Review: KIMBERLY AKIMBO at Altarena Playhouse

Now through February 25th

By: Feb. 04, 2024
Review: KIMBERLY AKIMBO at Altarena Playhouse
Review: KIMBERLY AKIMBO at Altarena Playhouse
Jamison Vaughn, Rowen Cole Weeramantry,
and Peter Marietta in KIMBERLY AKIMBO
Photo by Grizzly De Haro.

KIMBERLY AKIMBO at Altarena Playhouse is a show with depth and humor and heart. The production generates easy laughs, stimulates thought and reflection, but most importantly, it makes you care about the characters. With the teens and adults alike navigating complex situations, making mistakes, hiding hurt, and sharing hope, the show will take audiences on a roller coaster of emotions. KIMBERLY AKIMBO is a show well worth a watch or even two.

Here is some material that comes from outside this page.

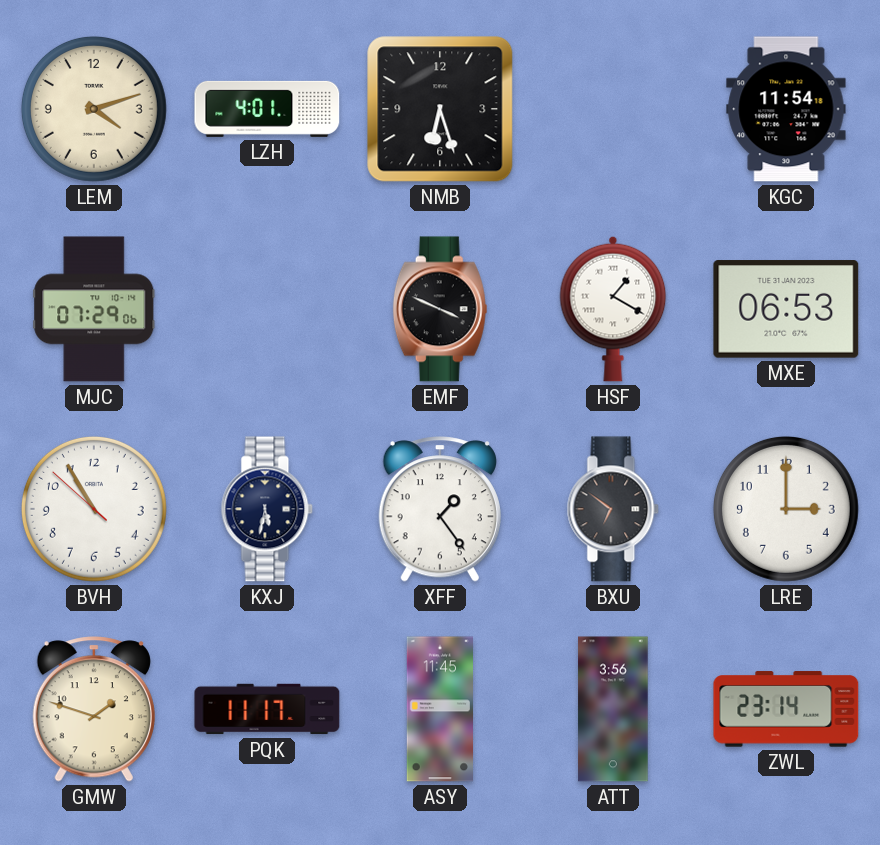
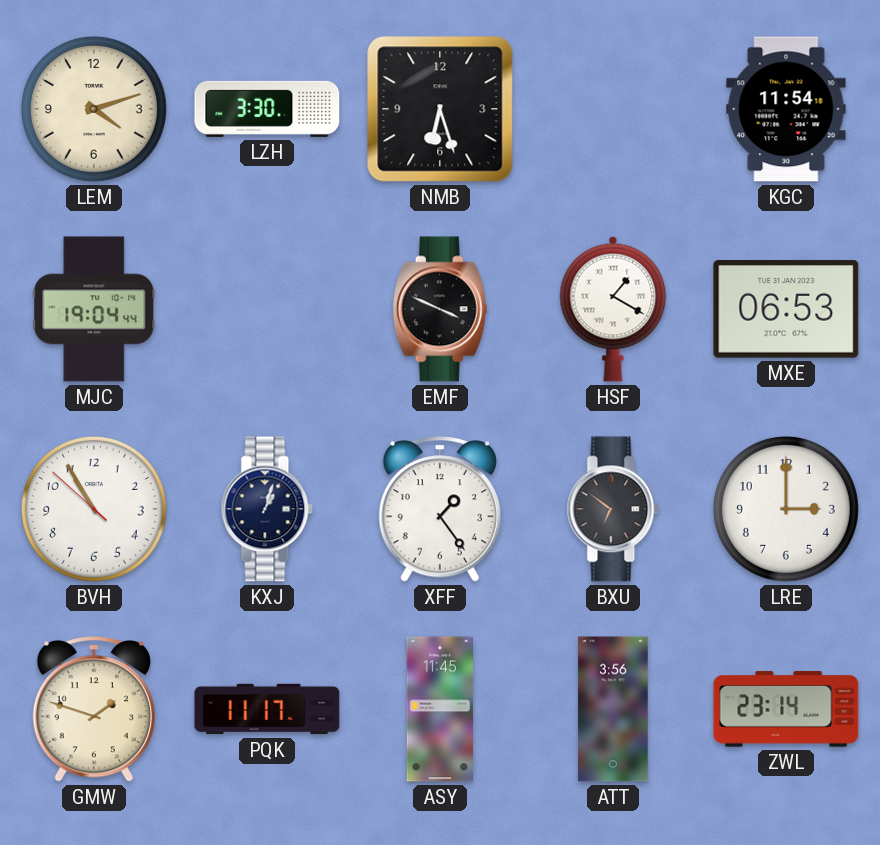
LZH: 4:01 -> 3:30
MJC: 07:29 -> 19:04
KXJ: 5:32 -> 1:03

KIMBERLY LAVACO is a teenage with a genetic disorder that causes her body to age at over four times the normal rate. Trapped in an aging body, she faces the physical issues of late middle age simultaneously with the emotional challenges of high school. Her insecurities are fueled with the expectant birth of her little sister that her parents hope will be normal. Kimberly forges a friendship with another unusual teen, Jeff,  who is writing a paper on her disease. Her parents Pattie and Buddy refuse to acknowledge the fact that she is reaching the end of her life expectancy. And the whole house is turned upside down by the arrival of the wayward aunt who enlists Kimberly and Jeff in her schemes, and inadvertently reveals some family secrets that threaten to topple the house of cards.

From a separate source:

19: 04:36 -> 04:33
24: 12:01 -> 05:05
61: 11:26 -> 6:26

Peter Marietta as Buddy brings nuance and layers to his characters. With a spoto0n Jersey accent, he allows us to see beyond the bravado to a man who has lost his dreams before he even knew what they might be. He shows us how mistakes and love can often go hand-in-hand. Allison Gamlen as Pattie has her own set of complexities starting with avoidance. Her foul-mouth is saying one thing, but her eyes often reveal another. Caroline Schneider as Debra gives us one of the only straight-shooting characters of the show. Her intensity is well used to bring laughs as well as tip the scale that takes an argument into full blown chaos. Rowen Cole Weeramantry as the bright-eyed Jeff is full of all good things. He hits the notes of anxious teen with acumen and sincerity. Leading the cast is Jamison Vaughn as Kimberly Lavaco. Her use of pauses and throw away lines combined with the look of longing in her eyes, builds a complex character that at once hates to be the center of attention while also yearning to be really seen. Just like a teenager, she is an enigma and feels everything at once. Vaughn was also able to demonstrate how a seasoned pro handles a sound cue that gets stuck. Together the cast blends into a family and moves as if they have had years and years of shared time together.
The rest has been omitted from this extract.